II/ L’ORGANISATION ADMINISTRATIVE D’UN ETABLISSEMENT PUBLIC DE SANTE
1/ Les organes de décision
Les établissements publics de santé sont dotés d’un conseil de surveillance et dirigés par un
directeur assisté d’un directoire. Le directeur en est le président.
a/ Le conseil de surveillance (remplace le Conseil d’Administration)
Il définit le projet d’établissement (orientations stratégiques), délibère sur les comptes
financiers et exerce un contrôle permanent sur l’ensemble des activités de l’établissement
b/ Le directoire
Il s’agit d’une nouvelle instance (présidée par le directeur et dont la composition est
majoritairement médicale) qui conseille le directeur dans la gestion de l’établissement. Il
prépare notamment le projet d’établissement et constitue donc une garantie de prise en compte
des préoccupations des professionnels de santé dans toutes les décisions de la vie
institutionnelle de l’établissement.
c/ Le directeur
Le directeur est nommé par décret par le ministre chargé de la santé (et celui de l’Univ/ Rech.
pour les CHU).
2/ Les organes consultatifs
a/ La commission médicale d’établissement (CME)
Elle contribue à l’élaboration de la politique d’amélioration de la qualité et de la sécurité des
soins.
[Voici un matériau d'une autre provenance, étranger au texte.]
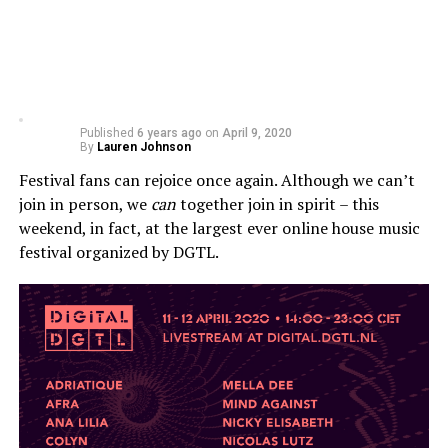
Published
6 years ago
on
April 9, 2020
By
Lauren Johnson
Festival fans can rejoice once again. Although we can’t
join in person, we
can
together join in spirit – this
weekend, in fact, at the largest ever online house music
festival organized by DGTL.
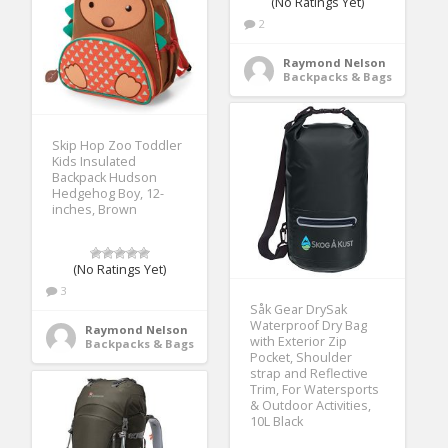
(No Ratings Yet)
2
Raymond Nelson
Backpacks & Bags
Skip Hop Zoo Toddler
Kids Insulated
Backpack Hudson
Hedgehog Boy, 12-
inches, Brown
(No Ratings Yet)
3
Såk Gear DrySak
Waterproof Dry Bag
Raymond Nelson
with Exterior Zip
Backpacks & Bags
Pocket, Shoulder
strap and Reflective
Trim, For Watersports
& Outdoor Activities,
10L Black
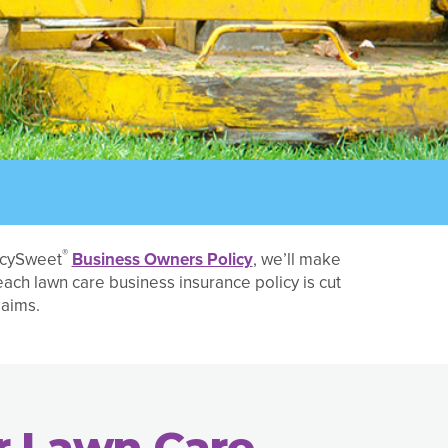
®
licySweet
Business Owners Policy
, we’ll make
 each lawn care business insurance policy is cut
laims.
r Lawn Care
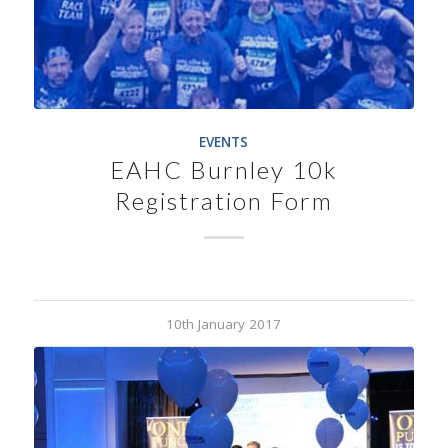
EVENTS
EAHC Burnley 10k
Registration Form
10th January 2017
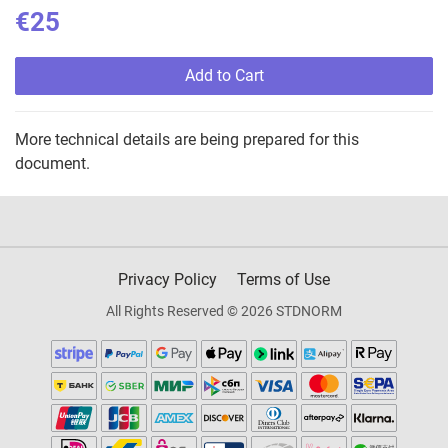
€25
Add to Cart
More technical details are being prepared for this
document.
Privacy Policy
Terms of Use
All Rights Reserved © 2026 STDNORM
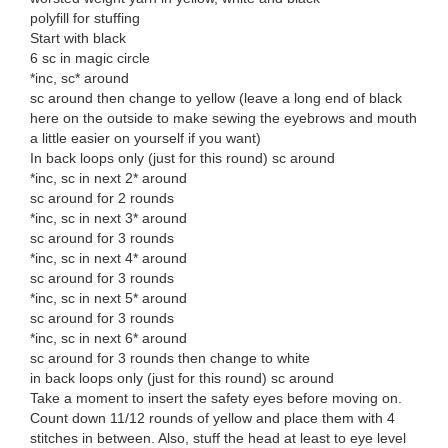
polyfill for stuffing
Start with black
6 sc in magic circle
*inc, sc* around
sc around then change to yellow (leave a long end of black
here on the outside to make sewing the eyebrows and mouth
a little easier on yourself if you want)
In back loops only (just for this round) sc around
*inc, sc in next 2* around
sc around for 2 rounds
*inc, sc in next 3* around
sc around for 3 rounds
*inc, sc in next 4* around
sc around for 3 rounds
*inc, sc in next 5* around
sc around for 3 rounds
*inc, sc in next 6* around
sc around for 3 rounds then change to white
in back loops only (just for this round) sc around
Take a moment to insert the safety eyes before moving on.
Count down 11/12 rounds of yellow and place them with 4
stitches in between. Also, stuff the head at least to eye level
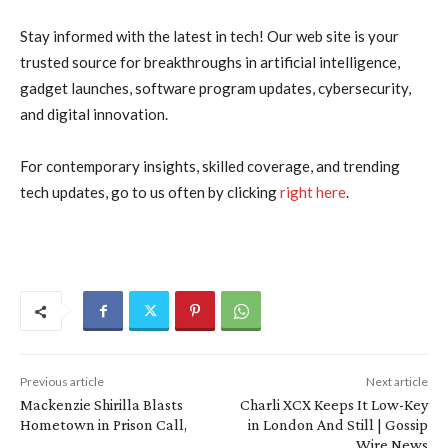
Stay informed with the latest in tech! Our web site is your
trusted source for breakthroughs in artificial intelligence,
gadget launches, software program updates, cybersecurity,
and digital innovation.
For contemporary insights, skilled coverage, and trending
tech updates, go to us often by clicking
right here
.
Previous article
Next article
Mackenzie Shirilla Blasts
Charli XCX Keeps It Low-Key
Hometown in Prison Call,
in London And Still | Gossip
Wire News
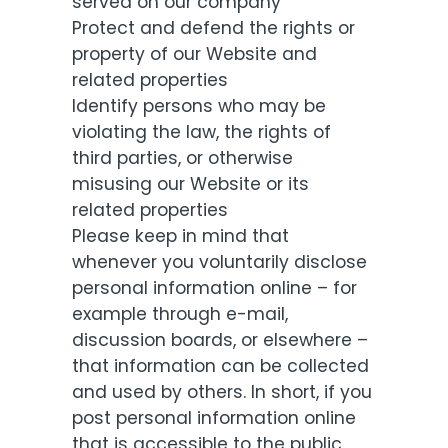
served on our company
Protect and defend the rights or
property of our Website and
related properties
Identify persons who may be
violating the law, the rights of
third parties, or otherwise
misusing our Website or its
related properties
Please keep in mind that
whenever you voluntarily disclose
personal information online – for
example through e-mail,
discussion boards, or elsewhere –
that information can be collected
and used by others. In short, if you
post personal information online
that is accessible to the public,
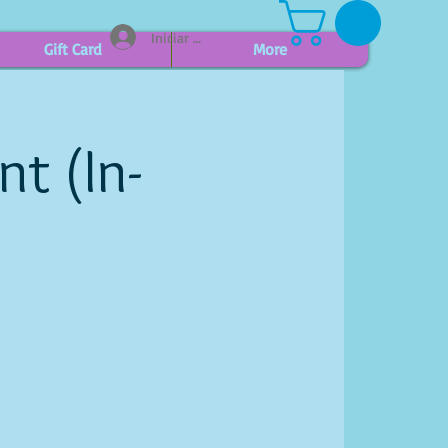
Iniciar sesión
Gift Card
More
t (In-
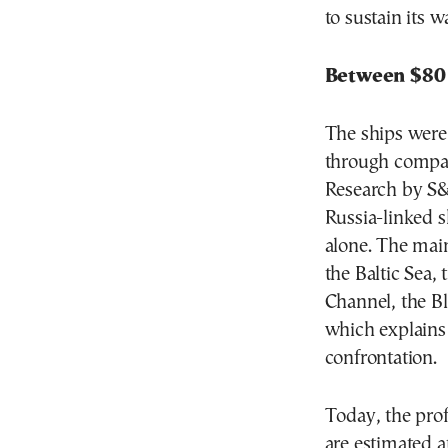
to sustain its 
Between $80 
The ships were 
through compan
Research by S&
Russia-linked 
alone. The main
the Baltic Sea,
Channel, the B
which explains
confrontation.
Today, the pro
are estimated a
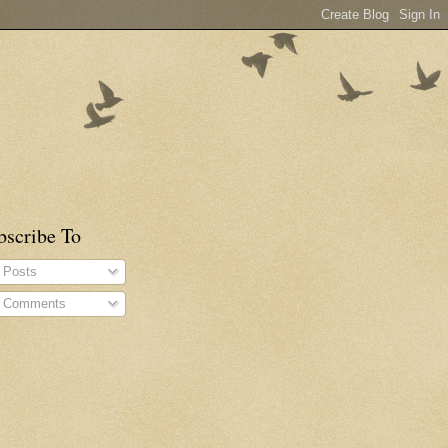
bscribe To
Posts
Comments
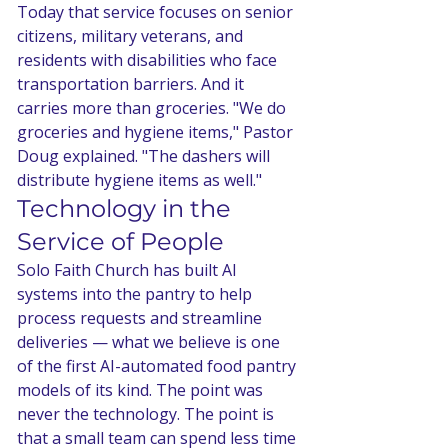
Today that service focuses on senior 
citizens, military veterans, and 
residents with disabilities who face 
transportation barriers. And it 
carries more than groceries. "We do 
groceries and hygiene items," Pastor 
Doug explained. "The dashers will 
distribute hygiene items as well."
Technology in the 
Service of People
Solo Faith Church has built AI 
systems into the pantry to help 
process requests and streamline 
deliveries — what we believe is one 
of the first AI-automated food pantry 
models of its kind. The point was 
never the technology. The point is 
that a small team can spend less time 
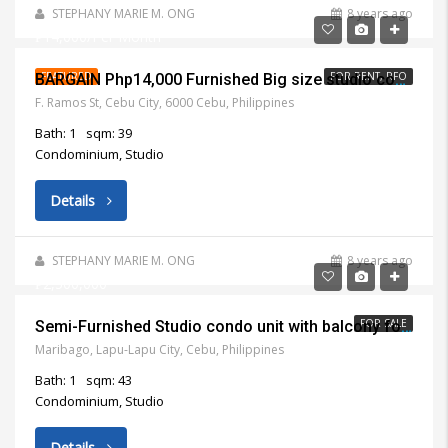
STEPHANY MARIE M. ONG
8 years ago
₱14,000/Per Month
FEATURED
FOR RENT, RFO
BARGAIN Php14,000 Furnished Big size studio condo unit with balcony for rent near Mango Square Cebu City
F. Ramos St, Cebu City, 6000 Cebu, Philippines
Bath: 1
sqm: 39
Condominium, Studio
Details
STEPHANY MARIE M. ONG
8 years ago
₱2,500,000
FOR SALE
Semi-Furnished Studio condo unit with balcony for Sale in Lapu Lapu City
Maribago, Lapu-Lapu City, Cebu, Philippines
Bath: 1
sqm: 43
Condominium, Studio
Details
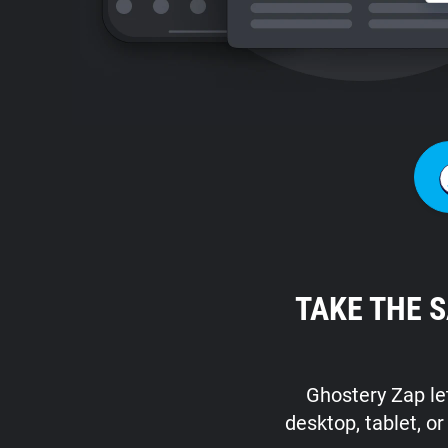
TAKE THE 
Ghostery Zap let
desktop, tablet, o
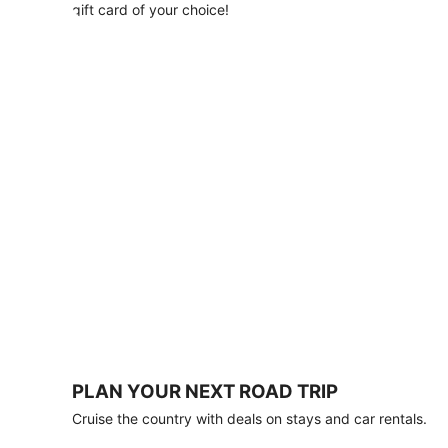
with
gift card of your choice!
any
stay
of
3
nights
or
more.
Book
by
August
31,
2026;
travel
by
October
31,
2026.
Terms
apply.
PLAN YOUR NEXT ROAD TRIP
Book
Cruise the country with deals on stays and car rentals.
now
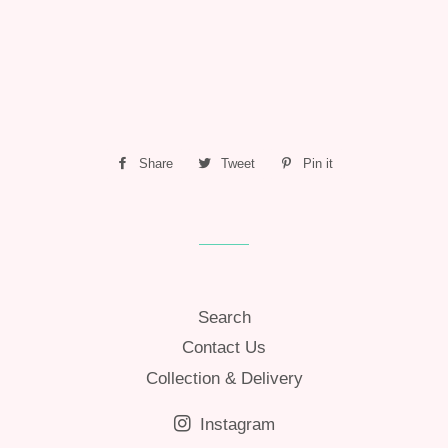
Share
Share
Tweet
Tweet
Pin it
Pin
on
on
on
Facebook
Twitter
Pinterest
Search
Contact Us
Collection & Delivery
Instagram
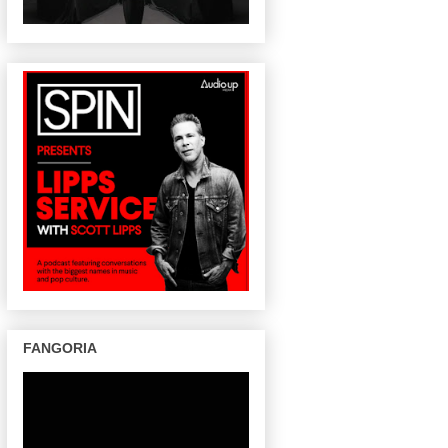
FANGORIA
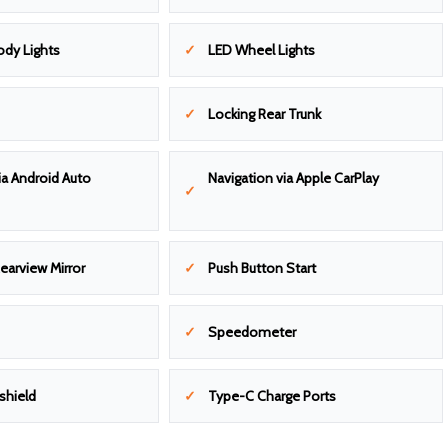
dy Lights
LED Wheel Lights
Locking Rear Trunk
ia Android Auto
Navigation via Apple CarPlay
earview Mirror
Push Button Start
Speedometer
shield
Type-C Charge Ports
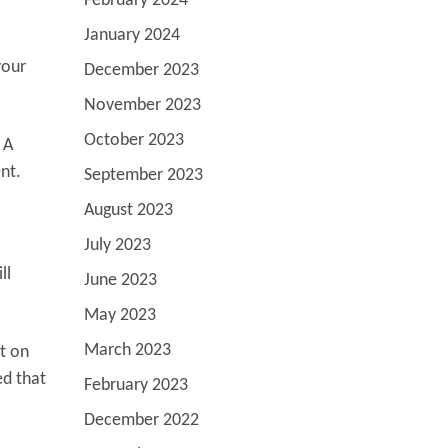
February 2024
January 2024
your
December 2023
November 2023
October 2023
 A
ent.
September 2023
August 2023
July 2023
ll
June 2023
May 2023
March 2023
ct on
ed that
February 2023
December 2022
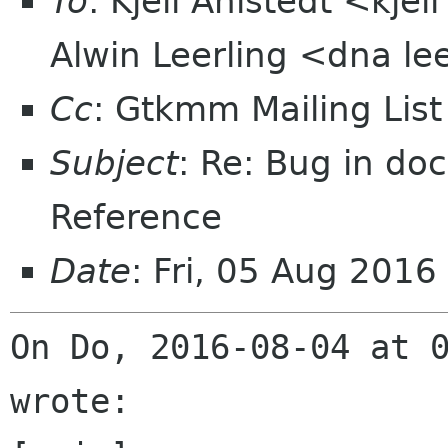
To
: Kjell Ahlstedt <kje
Alwin Leerling <dna le
Cc
: Gtkmm Mailing Lis
Subject
: Re: Bug in doc
Reference
Date
: Fri, 05 Aug 201
On Do, 2016-08-04 at 0
wrote:
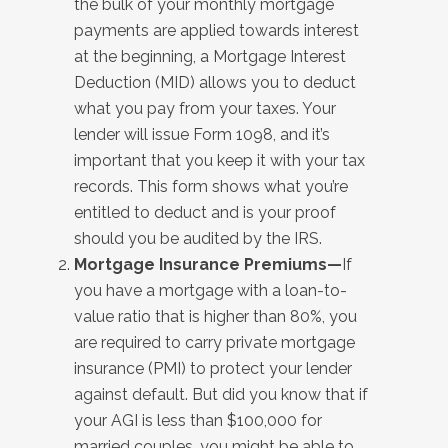
the bulk of your monthly mortgage
payments are applied towards interest
at the beginning, a Mortgage Interest
Deduction (MID) allows you to deduct
what you pay from your taxes. Your
lender will issue Form 1098, and it’s
important that you keep it with your tax
records. This form shows what you’re
entitled to deduct and is your proof
should you be audited by the IRS.
Mortgage Insurance Premiums—
If
you have a mortgage with a loan-to-
value ratio that is higher than 80%, you
are required to carry private mortgage
insurance (PMI) to protect your lender
against default. But did you know that if
your AGI is less than $100,000 for
married couples, you might be able to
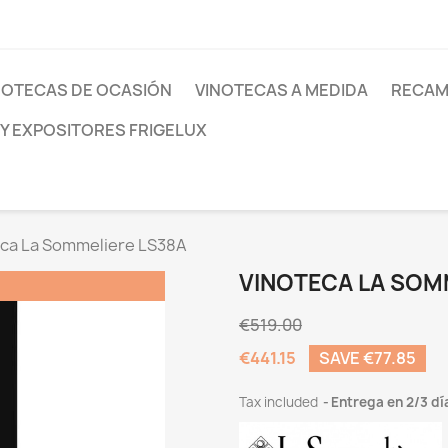
NOTECAS DE OCASIÓN
VINOTECAS A MEDIDA
RECAM
 Y EXPOSITORES FRIGELUX
ca La Sommeliere LS38A
VINOTECA LA SOM
€519.00
€441.15
SAVE €77.85
Tax included
Entrega en 2/3 dí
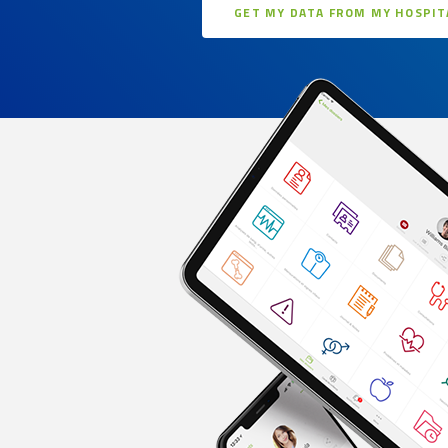
GET MY DATA FROM MY HOSPIT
Elle est également consultée sur les projets relatifs aux conditions d’accueil et de prise
en charge des usagers. C’est une instance consultative importante qui est à la fois consultée et
informée.
b/ La commission des soins infirmiers, de rééducation et médico-techniques (CSIRMT)
Elle s’intéresse à toutes les questions liées à l’organisation des soins. Ses membres sont
répartis en trois collèges : cadres de santé ; personnels infirmiers, de rééducation et médicotechniques ; aides-soignants. Depuis l’ordonnance du 2 mai 2005, c’est une instance
consultative qui est aussi informée.
c/ Le comité technique d’établissement
C’est l’instance représentative des personnels non médicaux. Elle est consultée pour les prises
de décisions concernant la restructuration des services, l’hygiène, la sécurité et la gestion de
carrière du personnel
III/ L’ORGANISATION FINANCIERE
Depuis la mise en place du plan Hôpital 2007, le système de financement des hôpitaux est
basé sur la tarification à l’activité (T2A). Avec la T2A, ce sont les activités de l’établissement
qui déterminent ses ressources financières (selon les types de soins délivrés, le nb et les
pathologies des patients…). Il s’agit donc de mieux faire correspondre les recettes aux
activités médicales de manière à faire des économies. Ainsi, en fonction des types de
pathologies traitées dans l’établissement, celui-ci percevra un financement plus ou moins
important.
IV/ L’ORGANISATION EN POLES
Les différents services (pédiatrie, chirurgie…) ont été réorganisés et sont dorénavant des
Pôles. Les Pôles sont donc des lieux où se définissent les soins à mettre en place et où les
équipes soignantes sont managées.
V/ LES DROITS DES PERSONNES MALADES
C’est la loi du 4 mars 2002 qui définit les droits des usagers : droit à l’égal accès à la
prévention et à des soins de qualité ; au respect de sa vie privée et de sa dignité ; à
l’information sur sa santé, et notamment droit à l’accès à son dossier médical ; droits
collectifs exercés par le biais d’associations de représentants des usagers.
La loi du 4 mars 2002 a également instauré les commissions des relations avec les usagers
(CRU). Elles ont pour mission de veiller au respect des droits des usagers et de faciliter leurs
démarches.
VI/ EVOLUTION DU SYSTEME HOSPITALIER
Le plan Hôpital 2012 a pour objectif d’améliorer l’efficience de l’offre hospitalière
(renforcement des complémentarités entre établissements pour limiter les dépenses) et de
poursuivre la modernisation technique des établissements de santé (mise aux normes de
sécurité et informatisation des systèmes d’information).